Promotional single by Wiz Khalifa featuring Chevy Woods

from the album Rolling Papers
- Released: August 4, 2011
- Genre: Hip hop, trap
- Length: 5:35
- Label: Rostrum, Atlantic
- Songwriter(s): Cameron Thomaz, Lexus Lewis, Chevy Woods
- Producer(s): Lex Luger

= Taylor Gang (song) =

"Taylor Gang" is a song by American rapper Wiz Khalifa, originally from his mixtape Cabin Fever, later included as the iTunes bonus track on his debut studio album Rolling Papers (2011). The song was written and produced by Lex Luger and features fellow Pittsburgh rapper Chevy Woods.

The song peaked at number 22 on the Bubbling Under Hot 100 chart.

== Background ==
The song "Initiation" off Wiz Khalifa's second album O.N.I.F.C. (2012) has been described as being a sequel to "Taylor Gang".

== Music video==
Two music videos were filmed for the song, both directed by Bill Palladino. The first music video shows the Taylor Gang crew members with animated smiley faces and wearing colored wigs while celebrating, smoking marijuana and drinking; however, the video was rejected due to its content and was released on Wiz Khalifa's website.

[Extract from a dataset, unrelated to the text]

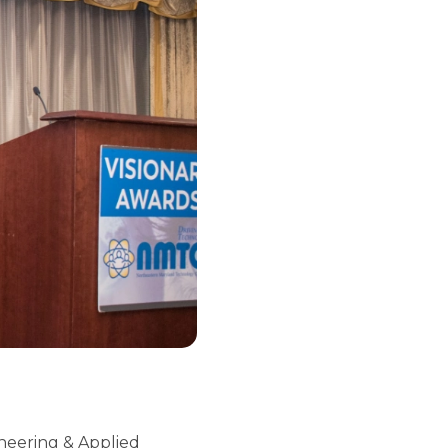
ineering & Applied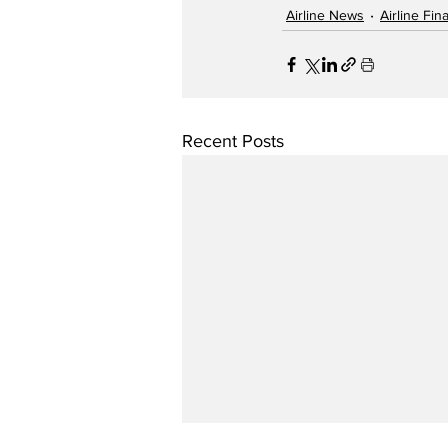
Airline News
Airline Fi
Recent Posts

The second and official music video was released through Atlantic Records and shows footage of Wiz Khalifa performing at several on-stage concerts.

== Charts ==

| Chart (2011) | Peak position |
|---|---|
| US Billboard Bubbling Under Hot 100 Singles | 22 |

==Certifications==

| Region | Certification | Certified units/sales |
| United States (RIAA) | Gold | 500,000^{‡} |
^{‡} Sales+streaming figures based on certification alone.